Department of Pediatric Dentistry, Faculty of Dentistry, Trakya University, Edirne, Turkey.
Department of Computer Engineering, Faculty of Engineering, Yeditepe University, İstanbul, Turkey.
Niger J Clin Pract. 2024 Jun 1;27(6):759-765. doi: 10.4103/njcp.njcp_862_23. Epub 2024 Jun 29.
This study aims to assess the diagnostic accuracy of an artificial intelligence (AI) system employing deep learning for identifying dental plaque, utilizing a dataset comprising photographs of permanent teeth.
In this study, photographs of 168 teeth belonging to 20 patients aged between 10 and 15 years, who met our criteria, were included. Intraoral photographs were taken of the patients in two stages, before and after the application of the plaque staining agent. To train the AI system to identify plaque on teeth with dental plaque that is not discolored, plaque and teeth were marked on photos with exposed dental plaque. One hundred forty teeth were used to construct the training group, while 28 teeth were used to create the test group. Another dentist reviewed images of teeth with dental plaque that was not discolored, and the effectiveness of AI in detecting plaque was evaluated using pertinent performance indicators. To compare the AI model and the dentist's evaluation outcomes, the mean intersection over union (IoU) values were evaluated by the Wilcoxon test.
The AI system showed higher performance in our study with a precision of 82% accuracy, 84% sensitivity, 83% F1 score, 87% accuracy, and 89% specificity in plaque detection. The area under the curve (AUC) value was found to be 0.922, and the IoU value was 76%. Subsequently, the dentist's plaque diagnosis performance was also evaluated. The IoU value was 0.71, and the AUC was 0.833. The AI model showed statistically significantly higher performance than the dentist (P < 0.05).
The AI algorithm that we developed has achieved promising results and demonstrated clinically acceptable performance in detecting dental plaque compared to a dentist.

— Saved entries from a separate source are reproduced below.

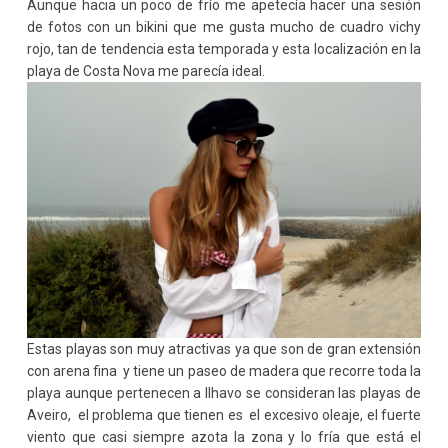
Aunque hacia un poco de frío me apetecía hacer una sesión
de fotos con un bikini que me gusta mucho de cuadro vichy
rojo, tan de tendencia esta temporada y esta localización en la
playa de Costa Nova me parecía ideal.
Estas playas son muy atractivas ya que son de gran extensión
con arena fina y tiene un paseo de madera que recorre toda la
playa aunque pertenecen a Ilhavo se consideran las playas de
Aveiro, el problema que tienen es el excesivo oleaje, el fuerte
viento que casi siempre azota la zona y lo fría que está el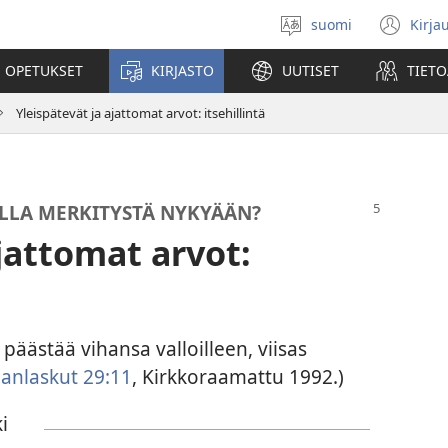
suomi
Kirja
Valitse
(av
kieli
uu
 OPETUKSET
KIRJASTO
UUTISET
TIETO
ikk
Yleispätevät ja ajattomat arvot: itsehillintä
LLA MERKITYSTÄ NYKYÄÄN?
ajattomat arvot:
päästää vihansa valloilleen, viisas
anlaskut 29:11
, Kirkkoraamattu 1992.)
ki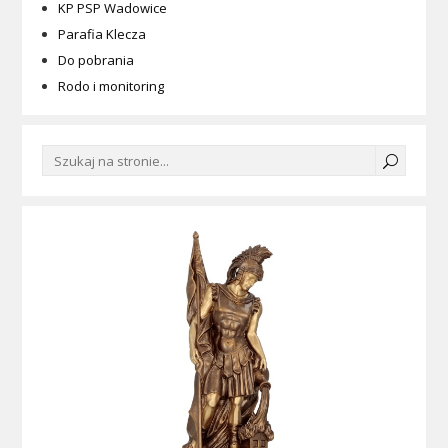
KP PSP Wadowice
Parafia Klecza
Do pobrania
Rodo i monitoring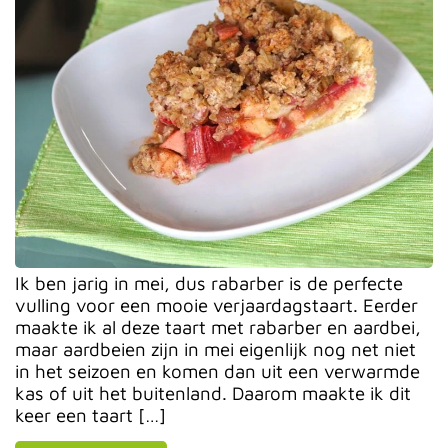
Ik ben jarig in mei, dus rabarber is de perfecte
vulling voor een mooie verjaardagstaart. Eerder
maakte ik al deze taart met rabarber en aardbei,
maar aardbeien zijn in mei eigenlijk nog net niet
in het seizoen en komen dan uit een verwarmde
kas of uit het buitenland. Daarom maakte ik dit
keer een taart […]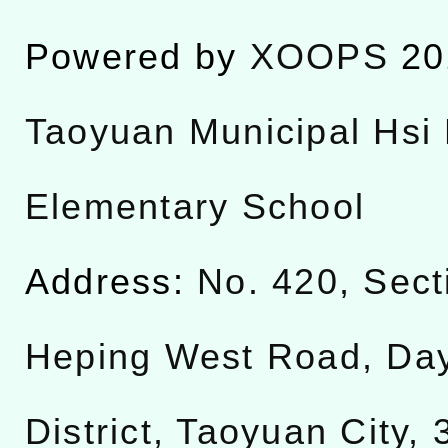
Powered by
XOOPS
20
Taoyuan Municipal Hsi 
Elementary School
Address:
No. 420, Sect
Heping West Road, Da
District, Taoyuan City,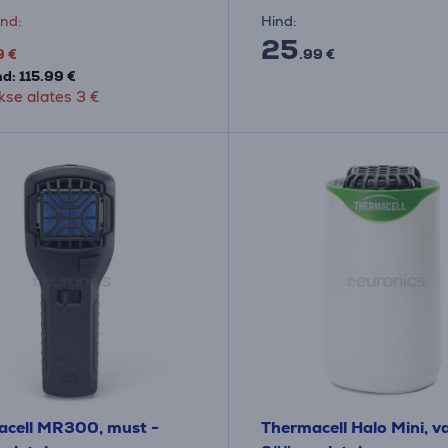
nd:
Hind:
25
9 €
.99 €
d: 115.99 €
se alates 3 €
cell MR300, must -
Thermacell Halo Mini, va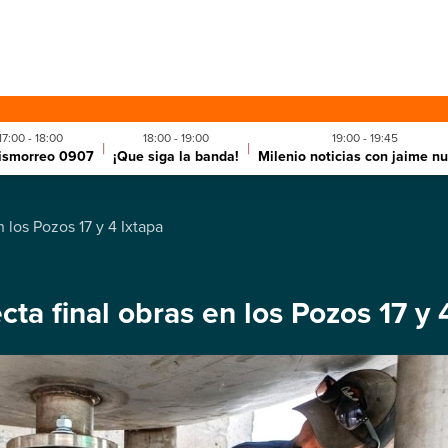
17:00 - 18:00
18:00 - 19:00
19:00 - 19:45
|
|
hismorreo 0907
¡Que siga la banda!
Milenio noticias con jaime n
n los Pozos 17 y 4 Ixtapa
ecta final obras en los Pozos 17 y 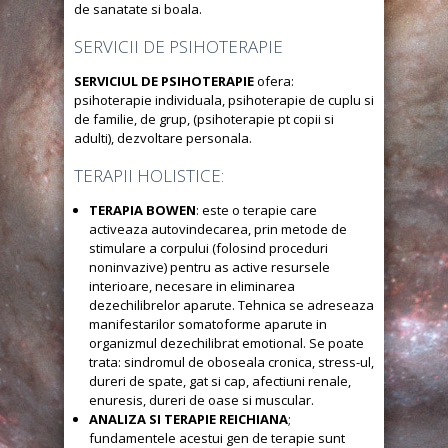
de sanatate si boala.
SERVICII DE PSIHOTERAPIE
SERVICIUL DE PSIHOTERAPIE
ofera:
psihoterapie individuala, psihoterapie de cuplu si
de familie, de grup, (psihoterapie pt copii si
adulti), dezvoltare personala.
TERAPII HOLISTICE:
TERAPIA BOWEN
: este o terapie care
activeaza autovindecarea, prin metode de
stimulare a corpului (folosind proceduri
noninvazive) pentru as active resursele
interioare, necesare in eliminarea
dezechilibrelor aparute. Tehnica se adreseaza
manifestarilor somatoforme aparute in
organizmul dezechilibrat emotional. Se poate
trata: sindromul de oboseala cronica, stress-ul,
dureri de spate, gat si cap, afectiuni renale,
enuresis, dureri de oase si muscular.
ANALIZA SI TERAPIE REICHIANA
;
fundamentele acestui gen de terapie sunt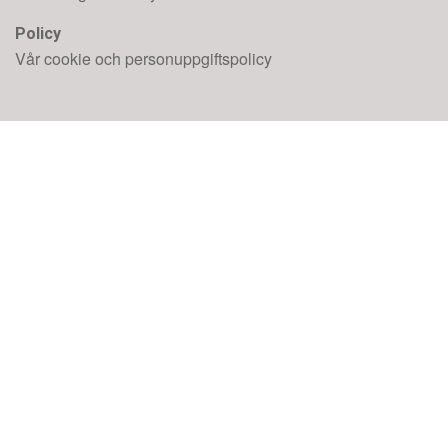
Policy
Vår cookie och personuppgiftspolicy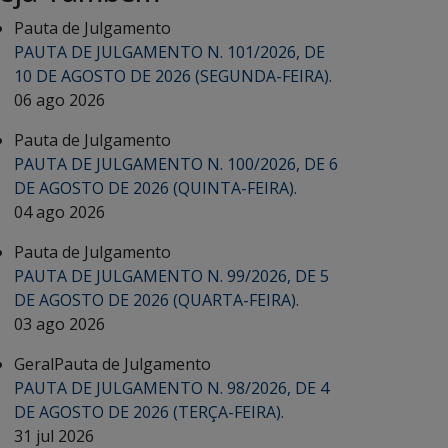
Pauta de Julgamento
PAUTA DE JULGAMENTO N. 101/2026, DE
10 DE AGOSTO DE 2026 (SEGUNDA-FEIRA).
06 ago 2026
Pauta de Julgamento
PAUTA DE JULGAMENTO N. 100/2026, DE 6
DE AGOSTO DE 2026 (QUINTA-FEIRA).
04 ago 2026
Pauta de Julgamento
PAUTA DE JULGAMENTO N. 99/2026, DE 5
DE AGOSTO DE 2026 (QUARTA-FEIRA).
03 ago 2026
Geral
Pauta de Julgamento
PAUTA DE JULGAMENTO N. 98/2026, DE 4
DE AGOSTO DE 2026 (TERÇA-FEIRA).
31 jul 2026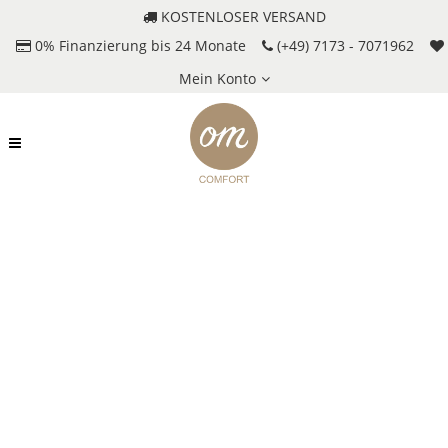
KOSTENLOSER VERSAND
0% Finanzierung bis 24 Monate
(+49) 7173 - 7071962
Mein Konto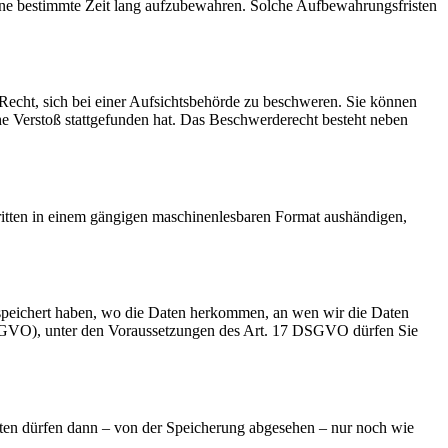
 eine bestimmte Zeit lang aufzubewahren. Solche Aufbewahrungsfristen
cht, sich bei einer Aufsichtsbehörde zu beschweren. Sie können
che Verstoß stattgefunden hat. Das Beschwerderecht besteht neben
Dritten in einem gängigen maschinenlesbaren Format aushändigen,
speichert haben, wo die Daten herkommen, an wen wir die Daten
 DSGVO), unter den Voraussetzungen des Art. 17 DSGVO dürfen Sie
aten dürfen dann – von der Speicherung abgesehen – nur noch wie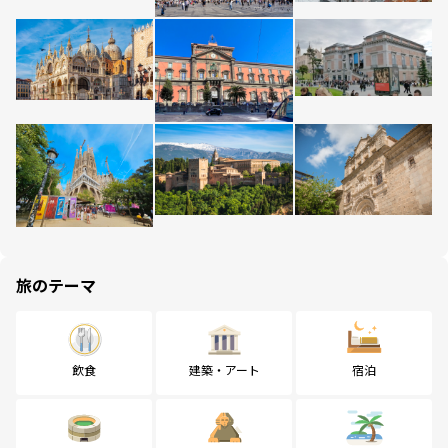
旅のテーマ
飲食
建築・アート
宿泊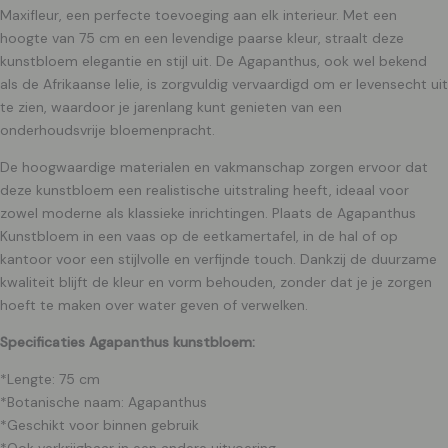
Maxifleur, een perfecte toevoeging aan elk interieur. Met een
hoogte van 75 cm en een levendige paarse kleur, straalt deze
kunstbloem elegantie en stijl uit. De Agapanthus, ook wel bekend
als de Afrikaanse lelie, is zorgvuldig vervaardigd om er levensecht uit
te zien, waardoor je jarenlang kunt genieten van een
onderhoudsvrije bloemenpracht.
De hoogwaardige materialen en vakmanschap zorgen ervoor dat
deze kunstbloem een realistische uitstraling heeft, ideaal voor
zowel moderne als klassieke inrichtingen. Plaats de Agapanthus
Kunstbloem in een vaas op de eetkamertafel, in de hal of op
kantoor voor een stijlvolle en verfijnde touch. Dankzij de duurzame
kwaliteit blijft de kleur en vorm behouden, zonder dat je je zorgen
hoeft te maken over water geven of verwelken.
Specificaties Agapanthus kunstbloem:
*Lengte: 75 cm
*Botanische naam: Agapanthus
*Geschikt voor binnen gebruik
*Ook verkrijgbaar in een andere uitvoering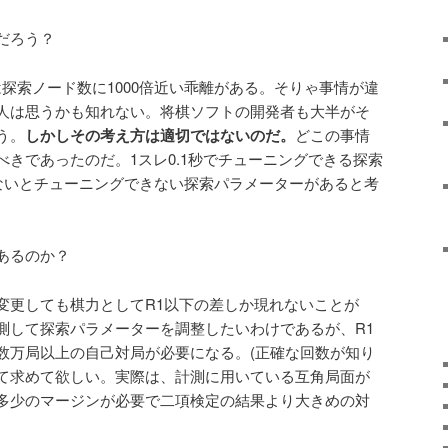
だろう？
では探索ノード数に1000倍近い乖離がある。そりゃ事情が違
人は思うかも知れない。将棋ソフトの開発者も大半がそ
う。
しかしその考え方は適切ではないのだ。
どこの事情
きであったのだ。1スレ0.1秒でチューニングできる探索
でないとチューニングできない探索パラメーターがあると考
あるのか？
変更しても棋力としてR1以下の差しか現れないことが
測して探索パラメーターを調整したいわけであるが、R1
数万局以上の自己対局が必要になる。(正確な回数が知り
て求めて欲しい。実際は、計測に用いている互角局面が
多少のマージンが必要で二項検定の結果より大きめの対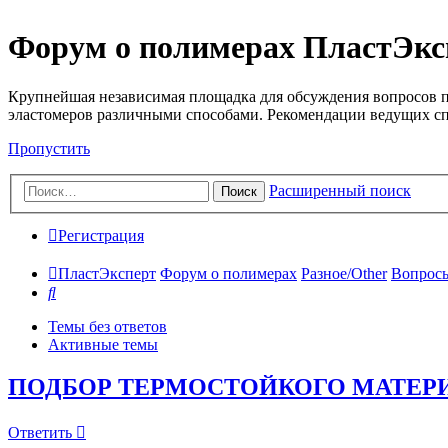
Форум о полимерах ПластЭкс
Крупнейшая независимая площадка для обсуждения вопросов п
эластомеров различными способами. Рекомендации ведущих с
Пропустить
Расширенный поиск
Поиск
Регистрация
ПластЭксперт
Форум о полимерах
Разное/Other
Вопросы
Поиск
Темы без ответов
Активные темы
ПОДБОР ТЕРМОСТОЙКОГО МАТЕР
Ответить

本研究旨在评估一种基于深度学习的人工智能(AI)系统识别牙菌斑的诊断准确性,该系统使用包含恒牙照片的数据集。
本研究纳入了符合标准的 20 名 10 至 15 岁患者的 168 颗牙齿的照片。在两个阶段对患者进行了口腔内照片拍摄,即在应用菌斑染色剂之前和之后。为了训练 AI 系统识别未变色的牙齿上的菌斑,在有暴露的菌斑的照片上标记菌斑和牙齿。140 颗牙齿用于构建训练组,28 颗牙齿用于创建测试组。另一位牙医对未变色的牙齿上的菌斑进行了图像复查,并使用相关性能指标评估 AI 在检测菌斑方面的有效性。为了比较 AI 模型和牙医的评估结果,使用 Wilcoxon 检验评估了平均交并比(IoU)值。
我们的研究表明,AI 系统表现出更高的性能,其在菌斑检测方面的准确率为 82%,灵敏度为 84%,F1 得分为 83%,准确率为 87%,特异性为 89%。曲线下面积(AUC)值为 0.922,IoU 值为 76%。随后,还评估了牙医的菌斑诊断性能。IoU 值为 0.71,AUC 为 0.833。AI 模型的表现明显优于牙医(P < 0.05)。
与牙医相比,我们开发的 AI 算法在检测牙菌斑方面取得了有前途的结果,并表现出临床可接受的性能。